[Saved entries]

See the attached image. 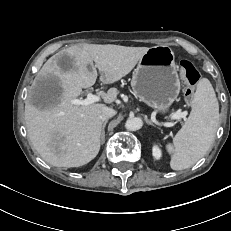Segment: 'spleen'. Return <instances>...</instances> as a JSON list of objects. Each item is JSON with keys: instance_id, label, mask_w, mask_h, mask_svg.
Listing matches in <instances>:
<instances>
[{"instance_id": "1", "label": "spleen", "mask_w": 231, "mask_h": 231, "mask_svg": "<svg viewBox=\"0 0 231 231\" xmlns=\"http://www.w3.org/2000/svg\"><path fill=\"white\" fill-rule=\"evenodd\" d=\"M190 115L166 149L172 155L170 166L183 170L202 158L211 144L219 123V104L210 81L201 79L192 100Z\"/></svg>"}]
</instances>
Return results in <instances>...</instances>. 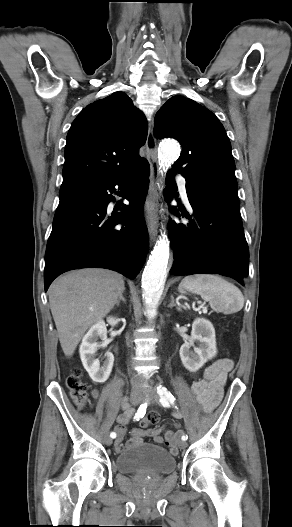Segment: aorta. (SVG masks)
Returning a JSON list of instances; mask_svg holds the SVG:
<instances>
[{
    "mask_svg": "<svg viewBox=\"0 0 292 527\" xmlns=\"http://www.w3.org/2000/svg\"><path fill=\"white\" fill-rule=\"evenodd\" d=\"M163 166H169L180 155V146L175 141H164L159 148ZM169 259V242L163 238L155 245L142 274L143 299L149 311V318L156 314V307L162 295Z\"/></svg>",
    "mask_w": 292,
    "mask_h": 527,
    "instance_id": "aorta-1",
    "label": "aorta"
}]
</instances>
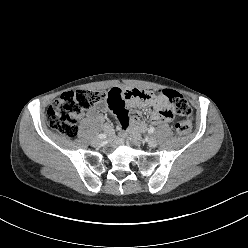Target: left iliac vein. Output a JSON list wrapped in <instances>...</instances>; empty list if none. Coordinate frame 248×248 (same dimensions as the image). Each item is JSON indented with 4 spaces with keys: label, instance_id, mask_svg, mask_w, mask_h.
I'll return each mask as SVG.
<instances>
[{
    "label": "left iliac vein",
    "instance_id": "obj_1",
    "mask_svg": "<svg viewBox=\"0 0 248 248\" xmlns=\"http://www.w3.org/2000/svg\"><path fill=\"white\" fill-rule=\"evenodd\" d=\"M148 146L154 148L157 146V140L154 137L148 139Z\"/></svg>",
    "mask_w": 248,
    "mask_h": 248
}]
</instances>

YOUR ASSIGNMENT: Excluding pictures, copy exactly the lines from the line containing "Target: left iliac" through the last line of the data, inclusive.

TASK SOLUTION:
Target: left iliac vein. Output a JSON list wrapped in <instances>...</instances>; empty list if none. Coordinate frame 248×248 (same dimensions as the image). Each item is JSON indented with 4 spaces with keys: label, instance_id, mask_svg, mask_w, mask_h.
I'll return each mask as SVG.
<instances>
[{
    "label": "left iliac vein",
    "instance_id": "obj_1",
    "mask_svg": "<svg viewBox=\"0 0 248 248\" xmlns=\"http://www.w3.org/2000/svg\"><path fill=\"white\" fill-rule=\"evenodd\" d=\"M148 146L154 148L157 146V140L154 137L148 139Z\"/></svg>",
    "mask_w": 248,
    "mask_h": 248
}]
</instances>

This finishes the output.